Another possibility – which serves as the central motivation for my research – is that 40B facilitates moves that change neighborhood environments which, in turn, improve infant health. By changing the environments where people live, a new neighborhood could impact infant health both directly and indirectly. For example, neighborhoods may have different levels of pollution which has been shown to directly impact birth outcomes, such as whether an infant is born at a healthy weight. Neighborhood settings could also affect infants’ health by fostering changes to the health or health behaviors of the birthing parent.
My analyses support this neighborhood relocation hypothesis. First, moving to 40B housing facilitates larger changes in neighborhood environments than might be possible when moving to other types of housing. That is, households that move into 40B rental units relocate to neighborhoods with higher incomes, lower poverty and incarceration rates, and less exposure to pollutants than the households who move elsewhere. This stands in contrast to my sample of the LIHTC program, which tended to facilitate moves to lower-income, higher-poverty neighborhoods than would otherwise be possible.

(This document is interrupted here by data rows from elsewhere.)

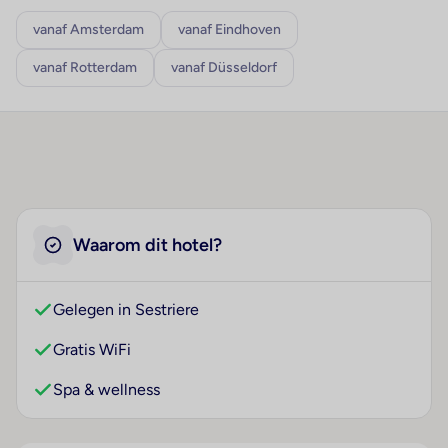
vanaf Amsterdam
vanaf Eindhoven
vanaf Rotterdam
vanaf Düsseldorf
Waarom dit hotel?
Gelegen in Sestriere
Gratis WiFi
Spa & wellness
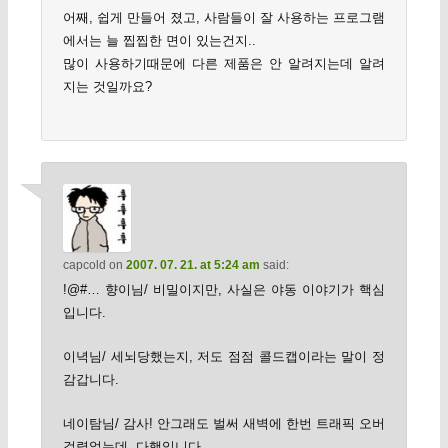
어째, 쉽게 만들어 졌고, 사람들이 잘 사용하는 프로그램
에서는 늘 찝찝한 면이 있는건지..
많이 사용하기때문에 다른 제품은 안 알려지는데 알려
지는 것일까요?
capcold
on
2007. 07. 21. at 5:24 am
said:
!@#… 향이님/ 비밀이지만, 사실은 야동 이야기가 핵심
입니다.
이녁님/ 세뇌당했는지, 저도 점점 콜드캡이라는 말이 정
감갑니다.
네이탐님/ 감사! 안그래도 벌써 새벽에 한번 트래픽 오버
걸렸었는데, 다행입니다.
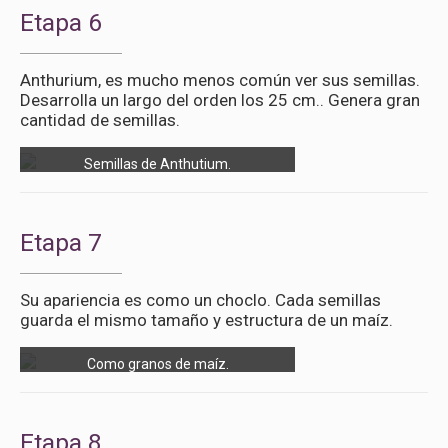
Etapa 6
Anthurium, es mucho menos común ver sus semillas.
Desarrolla un largo del orden los 25 cm.. Genera gran
cantidad de semillas.
Semillas de Anthutium.
Etapa 7
Su apariencia es como un choclo. Cada semillas
guarda el mismo tamaño y estructura de un maíz.
Como granos de maíz.
Etapa 8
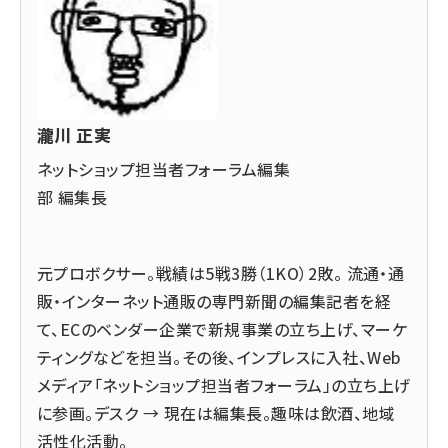
瀧川 正実
ネットショップ担当者フォーラム編集
部 編集長
元プロボクサー。戦績は5戦3勝（1KO）2敗。 流通・通
販・インターネット通販の専門新聞の編集記者を経
て、ECのベンダー企業で新規事業の立ち上げ、マーケ
ティングなどを担当。その後、インプレスに入社、Web
メディア「ネットショップ担当者フォーラム」の立ち上げ
に参画。デスク → 現在は編集長。趣味は飲酒、地域
活性化活動。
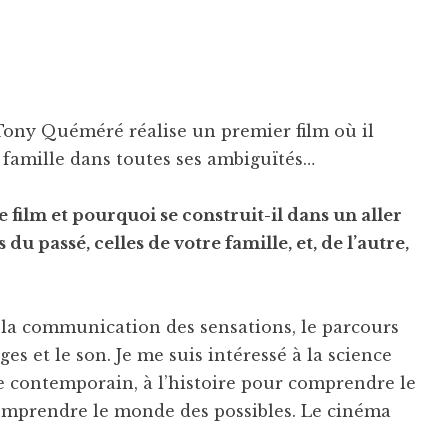
Tony Quéméré réalise un premier film où il
a famille dans toutes ses ambiguïtés…
e film et pourquoi se construit-il dans un aller
du passé, celles de votre famille, et, de l’autre,
t la communication des sensations, le parcours
es et le son. Je me suis intéressé à la science
 contemporain, à l’histoire pour comprendre le
comprendre le monde des possibles. Le cinéma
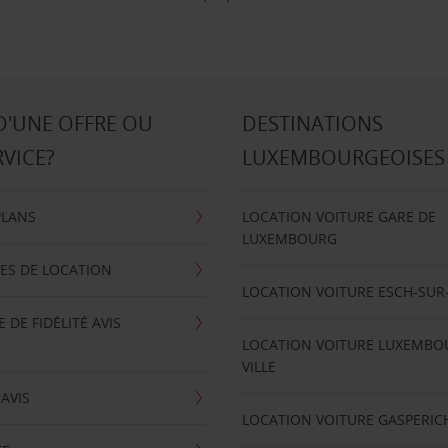
D'UNE OFFRE OU
DESTINATIONS
RVICE?
LUXEMBOURGEOISES
PLANS
LOCATION VOITURE GARE DE
LUXEMBOURG
ES DE LOCATION
LOCATION VOITURE ESCH-SUR
DE FIDÉLITÉ AVIS
LOCATION VOITURE LUXEMBO
VILLE
'AVIS
LOCATION VOITURE GASPERIC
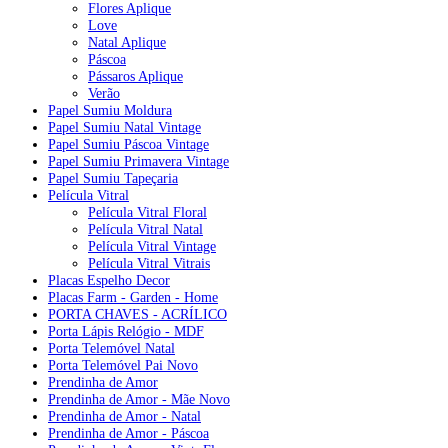
Flores Aplique
Love
Natal Aplique
Páscoa
Pássaros Aplique
Verão
Papel Sumiu Moldura
Papel Sumiu Natal Vintage
Papel Sumiu Páscoa Vintage
Papel Sumiu Primavera Vintage
Papel Sumiu Tapeçaria
Película Vitral
Película Vitral Floral
Película Vitral Natal
Película Vitral Vintage
Película Vitral Vitrais
Placas Espelho Decor
Placas Farm - Garden - Home
PORTA CHAVES - ACRÍLICO
Porta Lápis Relógio - MDF
Porta Telemóvel Natal
Porta Telemóvel Pai Novo
Prendinha de Amor
Prendinha de Amor - Mãe Novo
Prendinha de Amor - Natal
Prendinha de Amor - Páscoa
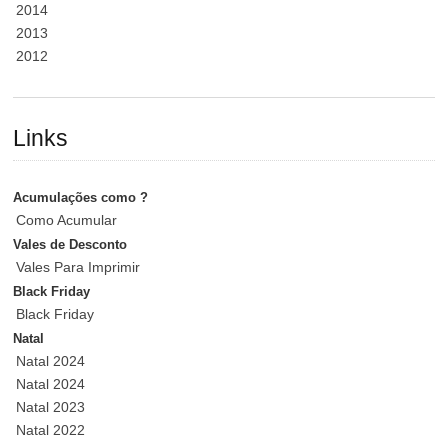
2014
2013
2012
Links
Acumulações como ?
Como Acumular
Vales de Desconto
Vales Para Imprimir
Black Friday
Black Friday
Natal
Natal 2024
Natal 2024
Natal 2023
Natal 2022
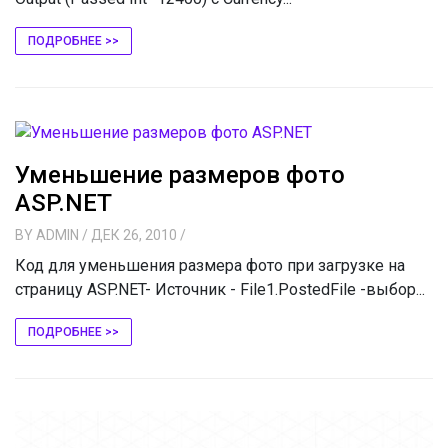
ПОДРОБНЕЕ >>
Уменьшение размеров фото
ASP.NET
BY
ADMIN
/ ДЕК 26, 2010
/
Код для уменьшения размера фото при загрузке на
страницу ASP.NET- Источник - File1.PostedFile -выбор...
ПОДРОБНЕЕ >>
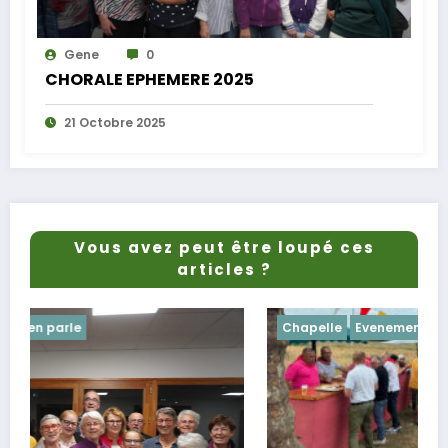
Gene
0
CHORALE EPHEMERE 2025
21 Octobre 2025
Vous avez peut être loupé ces
articles ?
Chapelle
Evenements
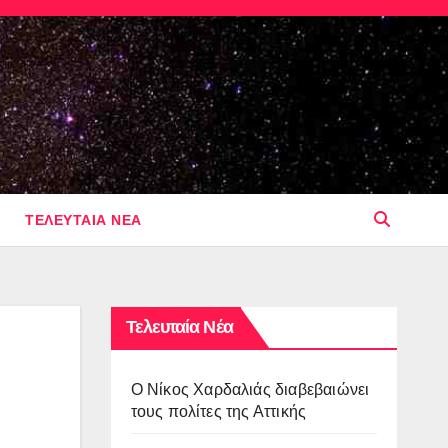
ΤΕΛΕΥΤΑΙΑ ΝΕΑ
Τελευταία Νέα
O Νίκος Χαρδαλιάς διαβεβαιώνει
τους πολίτες της Αττικής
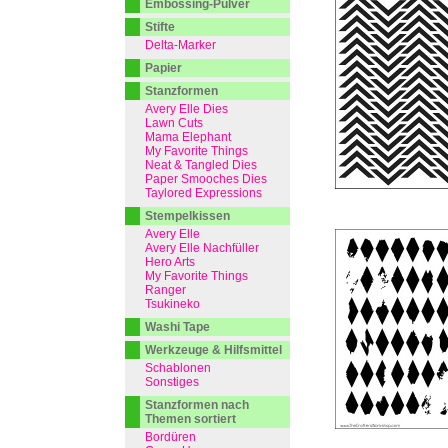
Embossing-Pulver
Stifte
Delta-Marker
Papier
Stanzformen
Avery Elle Dies
Lawn Cuts
Mama Elephant
My Favorite Things
Neat & Tangled Dies
Paper Smooches Dies
Taylored Expressions
Stempelkissen
Avery Elle
Avery Elle Nachfüller
Hero Arts
My Favorite Things
Ranger
Tsukineko
Washi Tape
Werkzeuge & Hilfsmittel
Schablonen
Sonstiges
Stanzformen nach
Themen sortiert
Bordüren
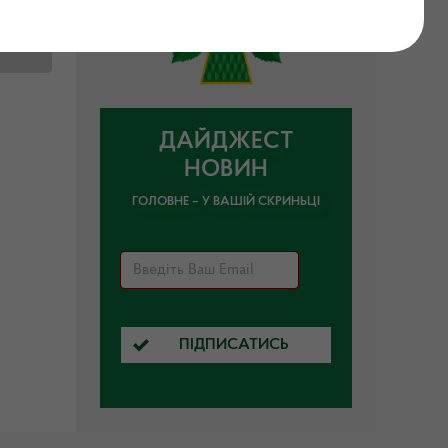
ДАЙДЖЕСТ
НОВИН
ГОЛОВНЕ – У ВАШІЙ СКРИНЬЦІ
ПІДПИСАТИСЬ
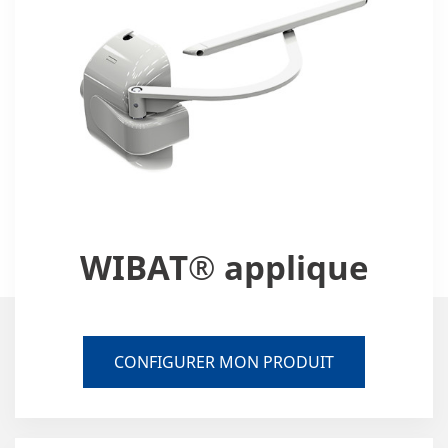
WIBAT® applique
CONFIGURER MON PRODUIT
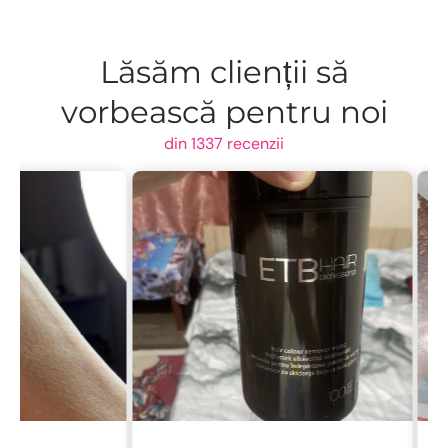
Lăsăm clienții să
vorbească pentru noi
din 1337 recenzii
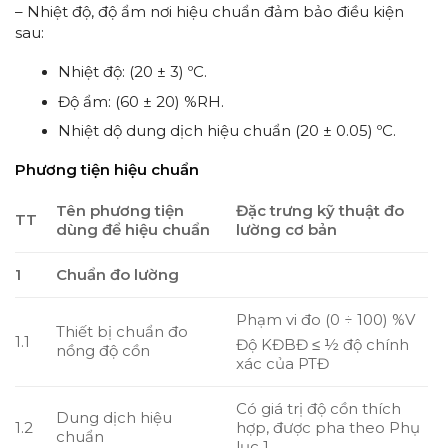
– Nhiệt độ, độ ẩm nơi hiệu chuẩn đảm bảo điều kiện
sau:
Nhiệt độ: (20 ± 3) ºC.
Độ ẩm: (60 ± 20) %RH.
Nhiệt dộ dung dịch hiệu chuẩn (20 ± 0.05) ºC.
Phương tiện hiệu chuẩn
Tên phương tiện
Đặc trưng kỹ thuật đo
TT
dùng để hiệu chuẩn
lường cơ bản
1
Chuẩn đo lường
Phạm vi đo (0 ÷ 100) %V
Thiết bị chuẩn đo
1.1
Độ KĐBĐ ≤ ½ độ chính
nồng độ cồn
xác của PTĐ
Có giá trị độ cồn thích
Dung dịch hiệu
1.2
hợp, được pha theo Phụ
chuẩn
lục 1.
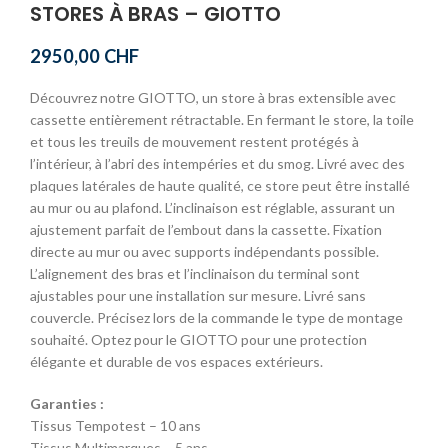
STORES À BRAS – GIOTTO
2950,00
CHF
Découvrez notre GIOTTO, un store à bras extensible avec
cassette entièrement rétractable. En fermant le store, la toile
et tous les treuils de mouvement restent protégés à
l’intérieur, à l’abri des intempéries et du smog. Livré avec des
plaques latérales de haute qualité, ce store peut être installé
au mur ou au plafond. L’inclinaison est réglable, assurant un
ajustement parfait de l’embout dans la cassette. Fixation
directe au mur ou avec supports indépendants possible.
L’alignement des bras et l’inclinaison du terminal sont
ajustables pour une installation sur mesure. Livré sans
couvercle. Précisez lors de la commande le type de montage
souhaité. Optez pour le GIOTTO pour une protection
élégante et durable de vos espaces extérieurs.
Garanties :
Tissus Tempotest – 10 ans
Tissus Multimarques – 5 ans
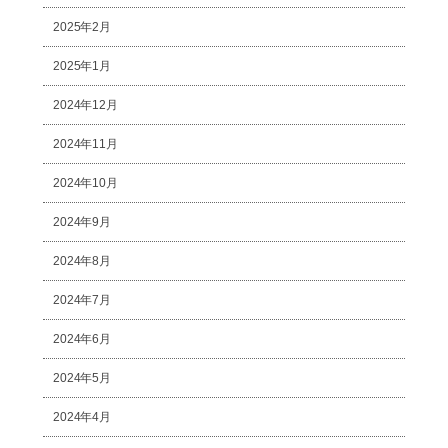
2025年2月
2025年1月
2024年12月
2024年11月
2024年10月
2024年9月
2024年8月
2024年7月
2024年6月
2024年5月
2024年4月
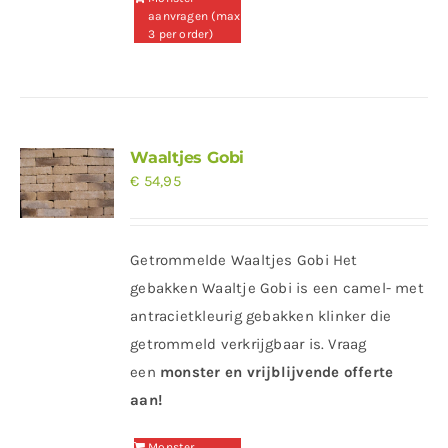
aanvragen (max
3 per order)
Waaltjes Gobi
€
54,95
Getrommelde Waaltjes Gobi Het
gebakken Waaltje Gobi is een camel- met
antracietkleurig gebakken klinker die
getrommeld verkrijgbaar is. Vraag
een
monster en vrijblijvende offerte
aan!
Monster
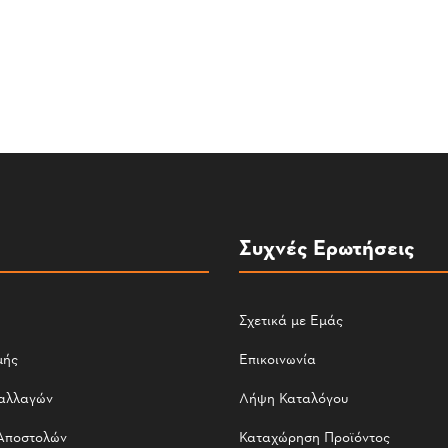
Συχνές Ερωτήσεις
Σχετικά με Εμάς
μής
Επικοινωνία
αλλαγών
Λήψη Καταλόγου
Αποστολών
Καταχώρηση Προϊόντος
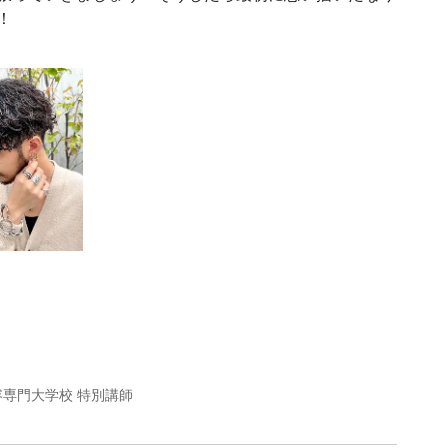
！
美容専門大学校 特別講師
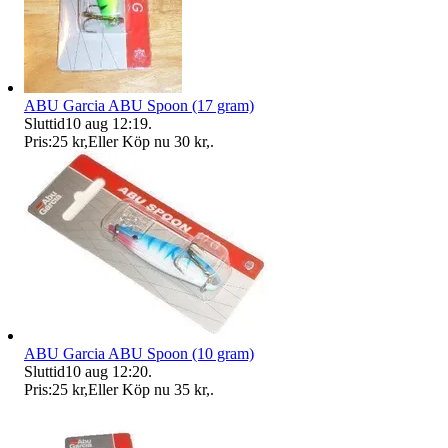
ABU Garcia ABU Spoon (17 gram)
Sluttid
10 aug 12:19
.
Pris:
25 kr
,
Eller Köp nu
30 kr
,
.
ABU Garcia ABU Spoon (10 gram)
Sluttid
10 aug 12:20
.
Pris:
25 kr
,
Eller Köp nu
35 kr
,
.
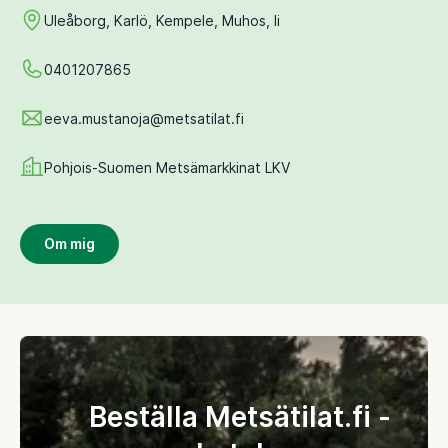
Uleåborg, Karlö, Kempele, Muhos, Ii
0401207865
eeva.mustanoja@metsatilat.fi
Pohjois-Suomen Metsämarkkinat LKV
Om mig
Beställa Metsätilat.fi -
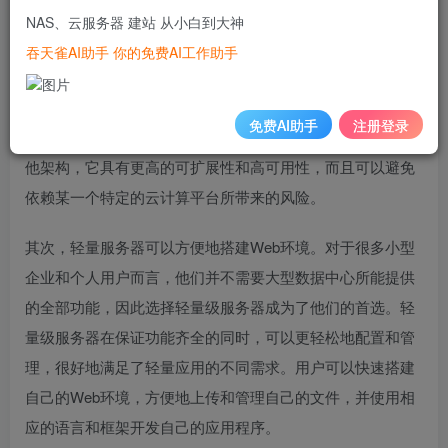
NAS、云服务器 建站 从小白到大神
个人流量需求的解决方案，其优点不仅仅在于价格亲民，更
吞天雀AI助手 你的免费AI工作助手
在于其小而强大的性能。
首先，轻量服务器可以实现多云架构。多云架构是指使用多
免费AI助手
注册登录
个不同的云平台作为基础设施的云计算解决方案。相比于其
他架构，它具有更高的可扩展性和高可用性，而且可以避免
依赖某一个特定的云计算平台所带来的风险。
其次，轻量服务器可以方便地搭建Web环境。对于很多小型
企业和个人用户而言，他们并不需要大型数据中心所能提供
的全部功能，因此选择轻量级服务器成为了他们的首选。轻
量级服务器在保证功能齐全的同时，可以更轻松地配置和管
理，很好地满足了轻量应用的不同需求。用户可以快速搭建
自己的Web环境，方便地上传和管理自己的文件，并使用相
应的语言和框架开发自己的应用程序。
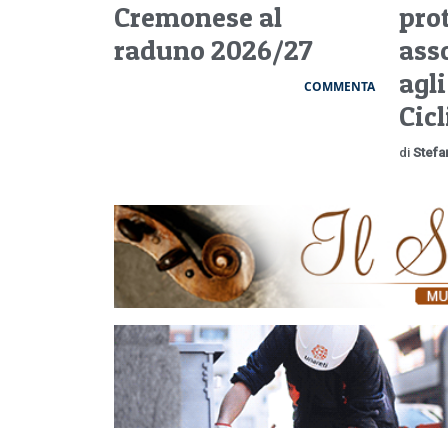
Cremonese al
pro
raduno 2026/27
ass
agli
COMMENTA
Cic
di
Stefa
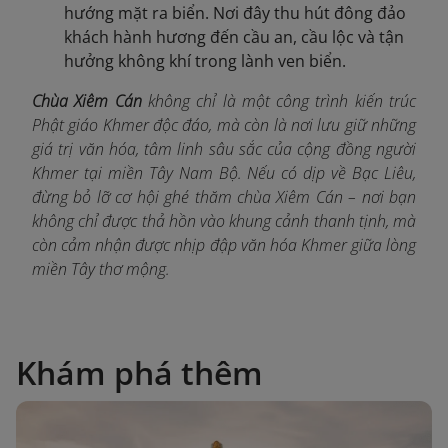
hướng mặt ra biển. Nơi đây thu hút đông đảo
khách hành hương đến cầu an, cầu lộc và tận
hưởng không khí trong lành ven biển.
Chùa Xiêm Cán
không chỉ là một công trình kiến trúc
Phật giáo Khmer độc đáo, mà còn là nơi lưu giữ những
giá trị văn hóa, tâm linh sâu sắc của cộng đồng người
Khmer tại miền Tây Nam Bộ. Nếu có dịp về Bạc Liêu,
đừng bỏ lỡ cơ hội ghé thăm chùa Xiêm Cán – nơi bạn
không chỉ được thả hồn vào khung cảnh thanh tịnh, mà
còn cảm nhận được nhịp đập văn hóa Khmer giữa lòng
miền Tây thơ mộng.
Khám phá thêm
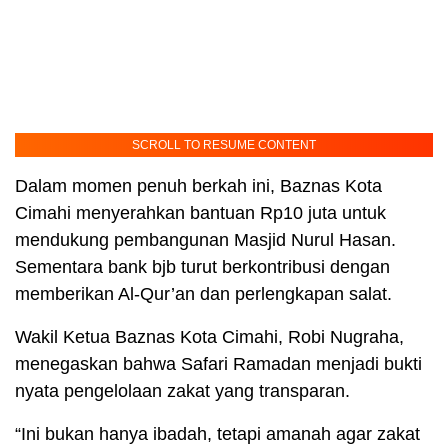
SCROLL TO RESUME CONTENT
Dalam momen penuh berkah ini, Baznas Kota
Cimahi menyerahkan bantuan Rp10 juta untuk
mendukung pembangunan Masjid Nurul Hasan.
Sementara bank bjb turut berkontribusi dengan
memberikan Al-Qur’an dan perlengkapan salat.
Wakil Ketua Baznas Kota Cimahi, Robi Nugraha,
menegaskan bahwa Safari Ramadan menjadi bukti
nyata pengelolaan zakat yang transparan.
“Ini bukan hanya ibadah, tetapi amanah agar zakat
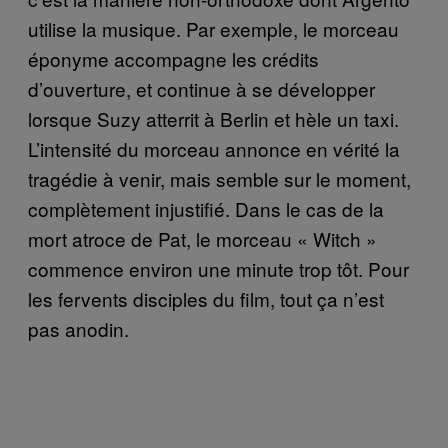
utilise la musique. Par exemple, le morceau
éponyme accompagne les crédits
d’ouverture, et continue à se développer
lorsque Suzy atterrit à Berlin et hèle un taxi.
L’intensité du morceau annonce en vérité la
tragédie à venir, mais semble sur le moment,
complètement injustifié. Dans le cas de la
mort atroce de Pat, le morceau « Witch »
commence environ une minute trop tôt. Pour
les fervents disciples du film, tout ça n’est
pas anodin.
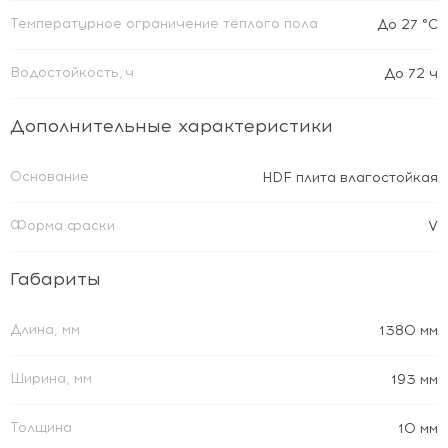
Температурное ограничение тёплого пола
До 27 °C
Водостойкость, ч
До 72 ч
Дополнительные характеристики
Основание
HDF плита влагостойкая
Форма фаски
V
Габариты
Длина, мм
1380 мм
Ширина, мм
193 мм
Толщина
10 мм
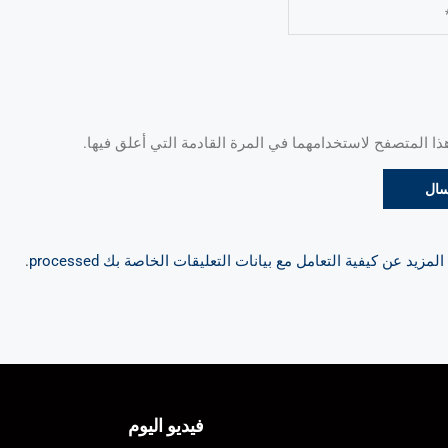
 المتصفح لاستخدامهما في المرة القادمة التي أعلق فيها.
مزيد عن كيفية التعامل مع بيانات التعليقات الخاصة بك processed
.
فيديو اليوم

Moreover, improvements in birth outcomes are larger for beneficiaries who experienced the greatest changes in neighborhood environments. For instance, health gains were greatest among infants born to Black birthing parents who also experienced the largest changes in median household income, male incarceration rates, and pollution exposure. Similarly, children born to people who moved to 40B rentals from higher poverty neighborhoods and neighborhoods with a greater proportion of non-white or Hispanic residents had larger gains in birth weight and infant gestation than children born to those who moved from lower poverty and whiter neighborhoods. These results, combined with the lack of evidence that moving to LIHTC housing affects newborn infant health, suggest that infant health improvements are partially explained by changes to neighborhood environments.
A large and growing body of research indicates that overly restrictive zoning laws have fostered racial segregation, inflated house prices, and led to less equity in political processes. This research shows that housing policies which aim to overcome restrictive zoning may also address important health disparities as well.